START Task material

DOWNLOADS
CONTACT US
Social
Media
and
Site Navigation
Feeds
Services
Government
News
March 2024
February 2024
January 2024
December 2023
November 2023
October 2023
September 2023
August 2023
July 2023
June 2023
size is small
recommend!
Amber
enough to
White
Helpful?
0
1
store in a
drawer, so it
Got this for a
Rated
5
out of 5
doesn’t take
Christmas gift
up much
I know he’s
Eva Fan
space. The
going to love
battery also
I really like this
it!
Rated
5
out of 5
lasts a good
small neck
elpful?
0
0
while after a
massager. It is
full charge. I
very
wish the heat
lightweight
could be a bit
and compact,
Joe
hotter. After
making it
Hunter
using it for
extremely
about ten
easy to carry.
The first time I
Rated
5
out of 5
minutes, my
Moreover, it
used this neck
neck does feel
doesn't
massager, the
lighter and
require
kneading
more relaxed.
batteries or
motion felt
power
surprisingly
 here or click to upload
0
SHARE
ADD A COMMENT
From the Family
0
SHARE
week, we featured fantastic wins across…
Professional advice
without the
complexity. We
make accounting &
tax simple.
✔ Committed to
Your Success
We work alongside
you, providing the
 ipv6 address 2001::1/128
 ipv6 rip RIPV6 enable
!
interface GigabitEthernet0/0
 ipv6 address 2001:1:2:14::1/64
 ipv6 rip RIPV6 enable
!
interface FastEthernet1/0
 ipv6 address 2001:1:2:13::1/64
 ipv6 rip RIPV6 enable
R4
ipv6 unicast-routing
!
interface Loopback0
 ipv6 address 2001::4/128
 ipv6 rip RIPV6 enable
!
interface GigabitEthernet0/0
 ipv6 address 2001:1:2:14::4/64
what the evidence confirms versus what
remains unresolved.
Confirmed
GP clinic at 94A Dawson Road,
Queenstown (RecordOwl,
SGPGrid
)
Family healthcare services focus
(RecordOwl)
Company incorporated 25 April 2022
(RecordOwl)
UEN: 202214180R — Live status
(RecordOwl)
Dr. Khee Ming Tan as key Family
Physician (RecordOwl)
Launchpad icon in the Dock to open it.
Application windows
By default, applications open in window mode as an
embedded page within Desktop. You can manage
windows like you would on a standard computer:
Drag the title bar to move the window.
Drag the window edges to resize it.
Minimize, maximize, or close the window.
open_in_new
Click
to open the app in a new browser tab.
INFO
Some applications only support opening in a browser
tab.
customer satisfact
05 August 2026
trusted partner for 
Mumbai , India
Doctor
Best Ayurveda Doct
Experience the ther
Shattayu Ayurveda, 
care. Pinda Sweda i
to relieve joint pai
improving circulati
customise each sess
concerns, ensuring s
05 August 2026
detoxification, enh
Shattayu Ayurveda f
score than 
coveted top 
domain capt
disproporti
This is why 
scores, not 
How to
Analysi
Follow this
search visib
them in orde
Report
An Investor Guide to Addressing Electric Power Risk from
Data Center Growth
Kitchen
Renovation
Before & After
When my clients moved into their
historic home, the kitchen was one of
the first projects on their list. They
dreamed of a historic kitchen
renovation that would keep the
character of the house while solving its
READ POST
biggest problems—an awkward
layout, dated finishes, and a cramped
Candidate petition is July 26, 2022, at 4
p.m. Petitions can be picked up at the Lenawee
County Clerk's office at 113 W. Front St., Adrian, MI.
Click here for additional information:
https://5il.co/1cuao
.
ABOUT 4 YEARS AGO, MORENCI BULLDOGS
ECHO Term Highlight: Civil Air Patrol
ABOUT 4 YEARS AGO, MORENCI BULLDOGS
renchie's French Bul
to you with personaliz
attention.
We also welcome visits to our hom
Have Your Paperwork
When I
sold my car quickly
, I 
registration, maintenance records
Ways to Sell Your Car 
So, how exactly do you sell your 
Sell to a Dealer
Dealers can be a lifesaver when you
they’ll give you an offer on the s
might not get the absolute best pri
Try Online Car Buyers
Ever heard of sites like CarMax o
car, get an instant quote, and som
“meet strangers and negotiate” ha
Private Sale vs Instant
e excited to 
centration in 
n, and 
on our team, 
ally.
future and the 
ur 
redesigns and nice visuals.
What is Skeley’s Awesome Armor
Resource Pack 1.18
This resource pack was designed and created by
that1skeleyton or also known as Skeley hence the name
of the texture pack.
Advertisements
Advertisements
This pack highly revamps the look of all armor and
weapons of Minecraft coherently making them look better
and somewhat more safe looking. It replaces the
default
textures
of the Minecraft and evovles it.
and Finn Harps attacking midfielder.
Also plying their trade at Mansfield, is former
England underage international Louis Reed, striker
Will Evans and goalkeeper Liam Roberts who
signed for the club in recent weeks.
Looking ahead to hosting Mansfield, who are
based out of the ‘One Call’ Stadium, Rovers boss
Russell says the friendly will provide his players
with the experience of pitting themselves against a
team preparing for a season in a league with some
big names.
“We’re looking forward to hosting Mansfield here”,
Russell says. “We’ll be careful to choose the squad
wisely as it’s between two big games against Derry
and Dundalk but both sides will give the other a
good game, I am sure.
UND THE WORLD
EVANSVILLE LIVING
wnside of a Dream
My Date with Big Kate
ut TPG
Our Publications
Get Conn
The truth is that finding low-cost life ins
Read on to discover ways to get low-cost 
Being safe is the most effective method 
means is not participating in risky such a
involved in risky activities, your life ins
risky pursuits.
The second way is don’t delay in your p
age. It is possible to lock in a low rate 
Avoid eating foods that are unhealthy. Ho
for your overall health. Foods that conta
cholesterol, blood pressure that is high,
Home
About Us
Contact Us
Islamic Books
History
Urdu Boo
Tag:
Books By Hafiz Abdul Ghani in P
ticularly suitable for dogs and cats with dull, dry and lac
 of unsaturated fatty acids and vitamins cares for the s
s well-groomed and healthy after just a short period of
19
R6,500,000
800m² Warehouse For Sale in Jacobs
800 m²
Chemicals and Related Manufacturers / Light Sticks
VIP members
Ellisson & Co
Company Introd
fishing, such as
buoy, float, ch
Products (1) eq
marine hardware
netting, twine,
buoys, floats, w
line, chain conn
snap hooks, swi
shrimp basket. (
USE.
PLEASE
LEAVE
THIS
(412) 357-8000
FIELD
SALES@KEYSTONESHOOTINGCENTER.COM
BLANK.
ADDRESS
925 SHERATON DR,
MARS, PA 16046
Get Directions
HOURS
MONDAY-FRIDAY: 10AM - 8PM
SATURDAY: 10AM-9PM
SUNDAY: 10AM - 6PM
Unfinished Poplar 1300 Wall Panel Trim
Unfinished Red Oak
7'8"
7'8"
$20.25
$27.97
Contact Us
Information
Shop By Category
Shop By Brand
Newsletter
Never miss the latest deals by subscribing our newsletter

END Task material

### What the exercise asks
Search the entries for the word "making". Copy every line where it occurs.

### Answer section
making it
weapons of Minecraft coherently making them look better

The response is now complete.